-- Aim of the task --
Write out, exactly and only, the lines that run from the top of the records to the line with "https://esesja.tv/ (75, 1059)". Include both ends; exclude pictures.
[[ Source information open ]]
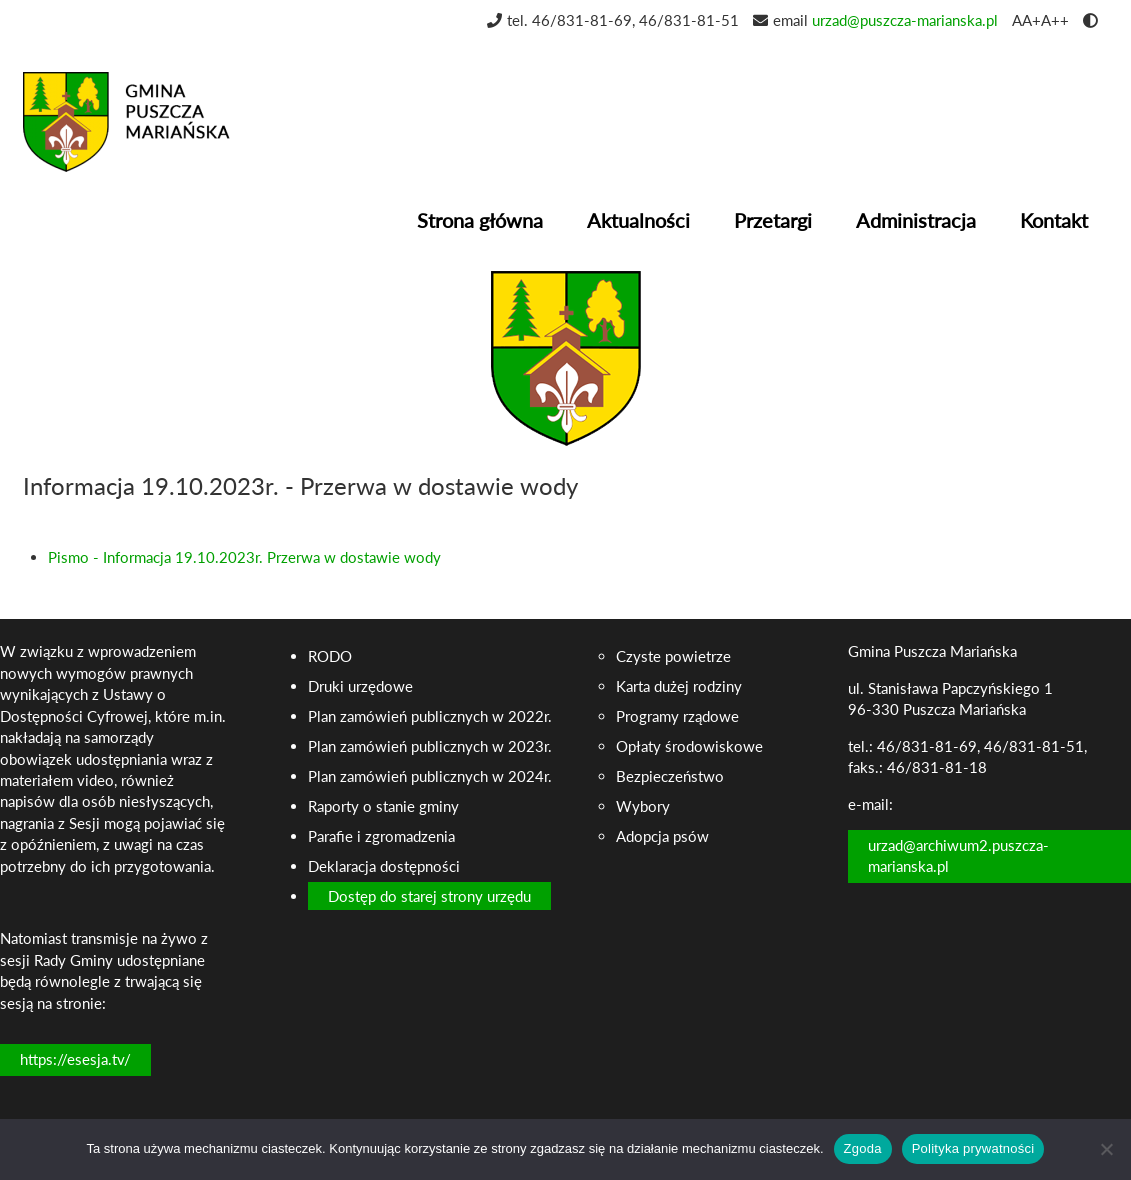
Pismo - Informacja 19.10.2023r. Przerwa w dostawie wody (244, 557)
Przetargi (773, 220)
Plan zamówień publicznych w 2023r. (430, 746)
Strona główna (480, 220)
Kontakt (1054, 220)
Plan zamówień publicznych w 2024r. (430, 776)
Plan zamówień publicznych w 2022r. (430, 716)
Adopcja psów (662, 836)
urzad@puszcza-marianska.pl (905, 20)
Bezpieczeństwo (670, 776)
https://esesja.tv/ (75, 1059)
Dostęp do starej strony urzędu (429, 896)
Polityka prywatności (973, 1148)
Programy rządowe (677, 716)
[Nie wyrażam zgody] (1106, 1149)
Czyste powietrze (673, 656)
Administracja (916, 220)
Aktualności (638, 220)
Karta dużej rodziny (679, 686)
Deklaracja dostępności (384, 866)
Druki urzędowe (360, 686)
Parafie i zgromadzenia (381, 836)
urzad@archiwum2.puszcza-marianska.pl (958, 855)
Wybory (643, 806)
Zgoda (863, 1148)
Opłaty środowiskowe (689, 746)
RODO (330, 656)
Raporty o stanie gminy (383, 806)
[[ Source information closed ]]
-- Reply --
Pismo - Informacja 19.10.2023r. Przerwa w dostawie wody (244, 557)
Przetargi (773, 220)
Plan zamówień publicznych w 2023r. (430, 746)
Strona główna (480, 220)
Kontakt (1054, 220)
Plan zamówień publicznych w 2024r. (430, 776)
Plan zamówień publicznych w 2022r. (430, 716)
Adopcja psów (662, 836)
urzad@puszcza-marianska.pl (905, 20)
Bezpieczeństwo (670, 776)
https://esesja.tv/ (75, 1059)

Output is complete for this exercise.